The entries follow. Please return all of them exactly.

*** Opening of Extracted entries ***

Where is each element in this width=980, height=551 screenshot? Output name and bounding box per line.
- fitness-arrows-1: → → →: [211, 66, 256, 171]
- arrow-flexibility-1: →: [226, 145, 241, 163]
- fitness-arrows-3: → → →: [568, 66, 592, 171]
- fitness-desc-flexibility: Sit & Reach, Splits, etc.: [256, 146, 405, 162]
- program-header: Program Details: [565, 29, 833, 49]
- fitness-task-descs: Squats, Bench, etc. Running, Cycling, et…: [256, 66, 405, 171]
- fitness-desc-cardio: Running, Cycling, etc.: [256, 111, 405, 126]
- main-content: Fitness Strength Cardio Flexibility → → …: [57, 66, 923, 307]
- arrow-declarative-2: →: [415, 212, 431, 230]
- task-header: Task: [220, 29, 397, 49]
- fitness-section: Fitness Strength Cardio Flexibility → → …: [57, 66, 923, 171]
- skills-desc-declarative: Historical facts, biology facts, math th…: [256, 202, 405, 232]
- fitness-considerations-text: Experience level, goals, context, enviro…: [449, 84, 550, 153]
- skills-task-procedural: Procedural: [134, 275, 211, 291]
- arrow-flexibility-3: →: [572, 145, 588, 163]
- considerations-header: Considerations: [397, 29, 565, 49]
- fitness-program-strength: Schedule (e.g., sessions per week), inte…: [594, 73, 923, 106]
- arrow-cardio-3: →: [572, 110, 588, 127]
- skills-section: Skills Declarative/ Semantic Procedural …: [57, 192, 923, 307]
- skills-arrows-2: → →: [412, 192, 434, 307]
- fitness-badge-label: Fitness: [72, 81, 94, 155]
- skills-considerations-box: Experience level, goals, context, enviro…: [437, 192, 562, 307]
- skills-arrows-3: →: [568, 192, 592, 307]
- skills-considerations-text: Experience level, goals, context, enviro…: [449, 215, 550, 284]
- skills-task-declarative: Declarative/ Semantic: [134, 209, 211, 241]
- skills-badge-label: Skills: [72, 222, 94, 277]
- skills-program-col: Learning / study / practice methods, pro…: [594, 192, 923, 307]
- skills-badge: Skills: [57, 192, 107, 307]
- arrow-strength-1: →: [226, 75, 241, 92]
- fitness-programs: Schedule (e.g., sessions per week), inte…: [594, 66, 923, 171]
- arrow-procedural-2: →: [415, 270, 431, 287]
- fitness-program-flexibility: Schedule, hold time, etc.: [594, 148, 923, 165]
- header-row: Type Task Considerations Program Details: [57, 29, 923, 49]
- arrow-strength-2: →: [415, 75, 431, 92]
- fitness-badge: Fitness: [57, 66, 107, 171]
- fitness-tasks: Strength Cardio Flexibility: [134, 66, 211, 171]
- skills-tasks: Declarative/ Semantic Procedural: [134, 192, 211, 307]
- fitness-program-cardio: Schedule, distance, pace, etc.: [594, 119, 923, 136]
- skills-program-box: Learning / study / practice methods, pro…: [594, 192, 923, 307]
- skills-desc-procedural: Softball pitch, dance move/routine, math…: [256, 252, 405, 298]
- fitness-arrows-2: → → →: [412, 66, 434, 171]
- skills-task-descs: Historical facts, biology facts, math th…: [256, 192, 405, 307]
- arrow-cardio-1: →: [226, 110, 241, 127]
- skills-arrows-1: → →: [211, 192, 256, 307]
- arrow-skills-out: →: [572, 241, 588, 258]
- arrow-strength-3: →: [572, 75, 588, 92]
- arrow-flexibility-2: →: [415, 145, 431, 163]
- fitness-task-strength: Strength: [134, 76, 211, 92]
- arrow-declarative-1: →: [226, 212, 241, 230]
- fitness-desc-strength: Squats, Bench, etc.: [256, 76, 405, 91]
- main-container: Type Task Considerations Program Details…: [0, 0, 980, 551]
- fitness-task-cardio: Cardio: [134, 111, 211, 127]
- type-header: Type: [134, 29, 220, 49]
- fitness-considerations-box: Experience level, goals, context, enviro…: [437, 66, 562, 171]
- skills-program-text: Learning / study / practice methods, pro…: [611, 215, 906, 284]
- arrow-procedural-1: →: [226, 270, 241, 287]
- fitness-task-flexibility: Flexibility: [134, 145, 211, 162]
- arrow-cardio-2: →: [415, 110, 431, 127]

*** Close of Extracted entries ***

The completed task:
Where is each element in this width=980, height=551 screenshot? Output name and bounding box per line.
- fitness-arrows-1: → → →: [211, 66, 256, 171]
- arrow-flexibility-1: →: [226, 145, 241, 163]
- fitness-arrows-3: → → →: [568, 66, 592, 171]
- fitness-desc-flexibility: Sit & Reach, Splits, etc.: [256, 146, 405, 162]
- program-header: Program Details: [565, 29, 833, 49]
- fitness-task-descs: Squats, Bench, etc. Running, Cycling, et…: [256, 66, 405, 171]
- fitness-desc-cardio: Running, Cycling, etc.: [256, 111, 405, 126]
- main-content: Fitness Strength Cardio Flexibility → → …: [57, 66, 923, 307]
- arrow-declarative-2: →: [415, 212, 431, 230]
- task-header: Task: [220, 29, 397, 49]
- fitness-section: Fitness Strength Cardio Flexibility → → …: [57, 66, 923, 171]
- skills-desc-declarative: Historical facts, biology facts, math th…: [256, 202, 405, 232]
- fitness-considerations-text: Experience level, goals, context, enviro…: [449, 84, 550, 153]
- skills-task-procedural: Procedural: [134, 275, 211, 291]
- arrow-flexibility-3: →: [572, 145, 588, 163]
- considerations-header: Considerations: [397, 29, 565, 49]
- fitness-program-strength: Schedule (e.g., sessions per week), inte…: [594, 73, 923, 106]
- arrow-cardio-3: →: [572, 110, 588, 127]
- skills-section: Skills Declarative/ Semantic Procedural …: [57, 192, 923, 307]
- skills-arrows-2: → →: [412, 192, 434, 307]
- fitness-badge-label: Fitness: [72, 81, 94, 155]
- skills-considerations-box: Experience level, goals, context, enviro…: [437, 192, 562, 307]
- skills-arrows-3: →: [568, 192, 592, 307]
- skills-considerations-text: Experience level, goals, context, enviro…: [449, 215, 550, 284]
- skills-task-declarative: Declarative/ Semantic: [134, 209, 211, 241]
- skills-badge-label: Skills: [72, 222, 94, 277]
- skills-program-col: Learning / study / practice methods, pro…: [594, 192, 923, 307]
- skills-badge: Skills: [57, 192, 107, 307]
- arrow-strength-1: →: [226, 75, 241, 92]
- fitness-programs: Schedule (e.g., sessions per week), inte…: [594, 66, 923, 171]
- arrow-procedural-2: →: [415, 270, 431, 287]
- fitness-program-flexibility: Schedule, hold time, etc.: [594, 148, 923, 165]
- header-row: Type Task Considerations Program Details: [57, 29, 923, 49]
- arrow-strength-2: →: [415, 75, 431, 92]
- fitness-badge: Fitness: [57, 66, 107, 171]
- fitness-tasks: Strength Cardio Flexibility: [134, 66, 211, 171]
- skills-tasks: Declarative/ Semantic Procedural: [134, 192, 211, 307]
- fitness-program-cardio: Schedule, distance, pace, etc.: [594, 119, 923, 136]
- skills-program-box: Learning / study / practice methods, pro…: [594, 192, 923, 307]
- skills-desc-procedural: Softball pitch, dance move/routine, math…: [256, 252, 405, 298]
- fitness-arrows-2: → → →: [412, 66, 434, 171]
- skills-task-descs: Historical facts, biology facts, math th…: [256, 192, 405, 307]
- arrow-cardio-1: →: [226, 110, 241, 127]
- skills-arrows-1: → →: [211, 192, 256, 307]
- arrow-skills-out: →: [572, 241, 588, 258]
- arrow-strength-3: →: [572, 75, 588, 92]
- arrow-flexibility-2: →: [415, 145, 431, 163]
- fitness-task-strength: Strength: [134, 76, 211, 92]
- arrow-declarative-1: →: [226, 212, 241, 230]
- fitness-desc-strength: Squats, Bench, etc.: [256, 76, 405, 91]
- main-container: Type Task Considerations Program Details…: [0, 0, 980, 551]
- fitness-task-cardio: Cardio: [134, 111, 211, 127]
- type-header: Type: [134, 29, 220, 49]
- fitness-considerations-box: Experience level, goals, context, enviro…: [437, 66, 562, 171]
- skills-program-text: Learning / study / practice methods, pro…: [611, 215, 906, 284]
- arrow-procedural-1: →: [226, 270, 241, 287]
- fitness-task-flexibility: Flexibility: [134, 145, 211, 162]
- arrow-cardio-2: →: [415, 110, 431, 127]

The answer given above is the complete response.